The importance of being Suresh13
As a nation of Software engineers and a generation of Barista sipping BPO baby boomers transition from chilled beer to child bearing , these anxious about-to-be parents are leaving no stone unturned in their quest for that perfect name for their baby - one that is exotic sounding - preferably quasi-mythological and that is still pronounceable in a call center setting, and, one that ensures a unique mail id on yahoo or gmail without appending a large prime number at the end to distinguish it from others, and in their mad search through musty old Amar Chitra kathas and hasty subscriptions to www.cool-desi-babynames.org and www.watchamacallit.com, there is a forgotten casualty that has fallen silently by the wayside, a roadkill deserving of a proper eulogy, before we permanently lay it to rest.
I am referring to the humble ‘Suresh’, or for that matter Ramesh (and to a lesser extent the Ganesh) - names ubiquitous enough a decade ago, now rarely ever considered, or if considered, usually as a prank or as an ill-conceived revenge. As an experiment, look around you. How many young couples do you see deciding between Anya,Ananya,Anikya, Anikanya,Adi,Maya, and suchlike, or for the more adventurous -Kapilavastu, Soorpanaka, Ghatotkacha, and what not have you, ..and look at just how many are named Suresh. None? I thought so.
But this was not always the case. Couples in the 70s evidently thought Suresh or Ramesh was a cool name- we all know quite a few Suresh’s of our generation who are perfectly normal. As in most things in India- the movies played a big part in the naming of babies (unless you were on Kerala, where babies were named after the leader of the communist fad of the day). The Suresh of 70s movies was a ‘nice’ character, a friend of the hero (who was usually Vijay, or Rahul, or if you were tamilian-Alex Pandian- though this name never caught on, for some reason, I wonder why), and in some cases he dies, virtuously. Our conservative parents, in an uncertain, un-ambitious time, never aimed for their children to be heroes, they just wanted their kids to be nice, have nice friends, and be harmless, mostly.

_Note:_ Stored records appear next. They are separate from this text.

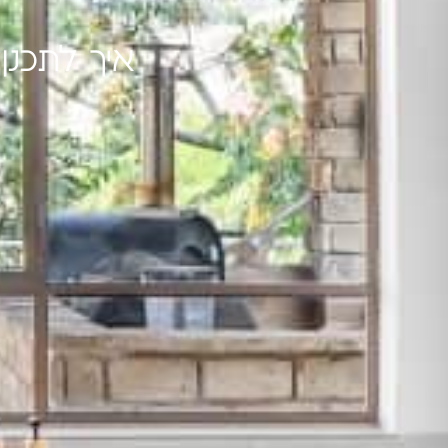
איך לתכנן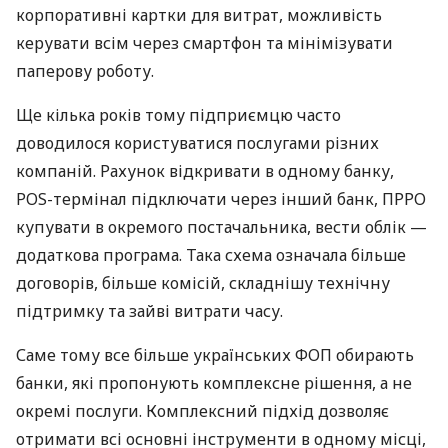
корпоративні картки для витрат, можливість
керувати всім через смартфон та мінімізувати
паперову роботу.
Ще кілька років тому підприємцю часто
доводилося користуватися послугами різних
компаній. Рахунок відкривати в одному банку,
POS-термінал підключати через інший банк, ПРРО
купувати в окремого постачальника, вести облік —
додаткова програма. Така схема означала більше
договорів, більше комісій, складнішу технічну
підтримку та зайві витрати часу.
Саме тому все більше українських ФОП обирають
банки, які пропонують комплексне рішення, а не
окремі послуги. Комплексний підхід дозволяє
отримати всі основні інструменти в одному місці,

On the other hand, the parents of today’s globalizing, attention grabbing India want their kids to be superstars, Hrithik-sized over-achievers, with names that retain their Indian-ness, that are both eclectic and enunciabile, given this, who can blame our Sureshs’ for being hopelessly outclassed?
But how long can this go on? What happens when these unscrupulous parents exhaust the Mahabharatha, the Ramayana, and the Upanishads. At some point, our exploding population is going to swamp the names in the Hindu Pantheon, and what happens then? Do we reach into the Jataka Tales? No my friends, let this madness stop right here, before we start endlessly exhuming and recycling fringe characters from obscure epics. Imagine having a class with three Jarasandhas- (who would almost defintely go by the nicknames of JP, Mota Jarasandha, and The Other One), as if children didn’t have a tough enough time sorting out the multiple Srirams and the Karthiks at school. Also think of the incongruity of having an exotic first name before a pedestrian last one( though a Natasha Balasubramaniam is probably not as lame as a Vichitraveera Patel), utter confusion. Enough! Will someone please think of the children?
I suggest a back to the basics approach, like the one adopted by the good folks at IIT Kanpur, but with a twist. Let everyone have the same first name, and let the last name be whatever they would have had before -their father’s name/village/caste/tribe etc, saving this trigger happy me2-wannabe generation many thankless hours of mythological excavation. The gods are with me on this one, trust me. Of course, the first name, would have to be, Suresh.